» **WHAT NEEDS TO BE DONE**
Only the lines from the one with "certificazioni" through the end of the material below belong in the reply; transcribe them exactly.

◆ ◆ ◆ ◆

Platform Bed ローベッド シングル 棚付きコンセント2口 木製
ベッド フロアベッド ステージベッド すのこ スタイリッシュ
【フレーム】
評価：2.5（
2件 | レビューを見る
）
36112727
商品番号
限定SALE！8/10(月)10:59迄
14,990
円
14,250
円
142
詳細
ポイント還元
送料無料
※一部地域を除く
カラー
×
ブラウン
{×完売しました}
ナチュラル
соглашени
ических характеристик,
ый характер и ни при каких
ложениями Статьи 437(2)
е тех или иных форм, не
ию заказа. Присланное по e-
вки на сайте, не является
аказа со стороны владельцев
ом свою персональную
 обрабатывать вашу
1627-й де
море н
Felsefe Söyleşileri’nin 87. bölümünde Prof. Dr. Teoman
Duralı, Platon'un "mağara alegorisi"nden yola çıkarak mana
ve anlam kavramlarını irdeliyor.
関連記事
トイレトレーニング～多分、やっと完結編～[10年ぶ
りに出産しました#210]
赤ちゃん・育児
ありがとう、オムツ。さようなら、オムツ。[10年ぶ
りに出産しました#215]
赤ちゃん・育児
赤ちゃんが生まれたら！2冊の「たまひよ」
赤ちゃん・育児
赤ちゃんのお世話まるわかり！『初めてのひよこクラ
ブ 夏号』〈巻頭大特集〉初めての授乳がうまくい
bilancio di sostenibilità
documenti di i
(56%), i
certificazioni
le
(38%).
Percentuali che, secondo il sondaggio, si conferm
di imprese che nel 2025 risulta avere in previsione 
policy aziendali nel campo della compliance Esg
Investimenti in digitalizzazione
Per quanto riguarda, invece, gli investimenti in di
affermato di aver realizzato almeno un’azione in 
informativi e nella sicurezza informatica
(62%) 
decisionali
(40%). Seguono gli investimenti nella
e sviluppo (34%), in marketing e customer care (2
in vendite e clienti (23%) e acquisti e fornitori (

◆ ◆ ◆ ◆

» **TASK OUTPUT**
certificazioni
le
(38%).
Percentuali che, secondo il sondaggio, si conferm
di imprese che nel 2025 risulta avere in previsione 
policy aziendali nel campo della compliance Esg
Investimenti in digitalizzazione
Per quanto riguarda, invece, gli investimenti in di
affermato di aver realizzato almeno un’azione in 
informativi e nella sicurezza informatica
(62%) 
decisionali
(40%). Seguono gli investimenti nella
e sviluppo (34%), in marketing e customer care (2
in vendite e clienti (23%) e acquisti e fornitori (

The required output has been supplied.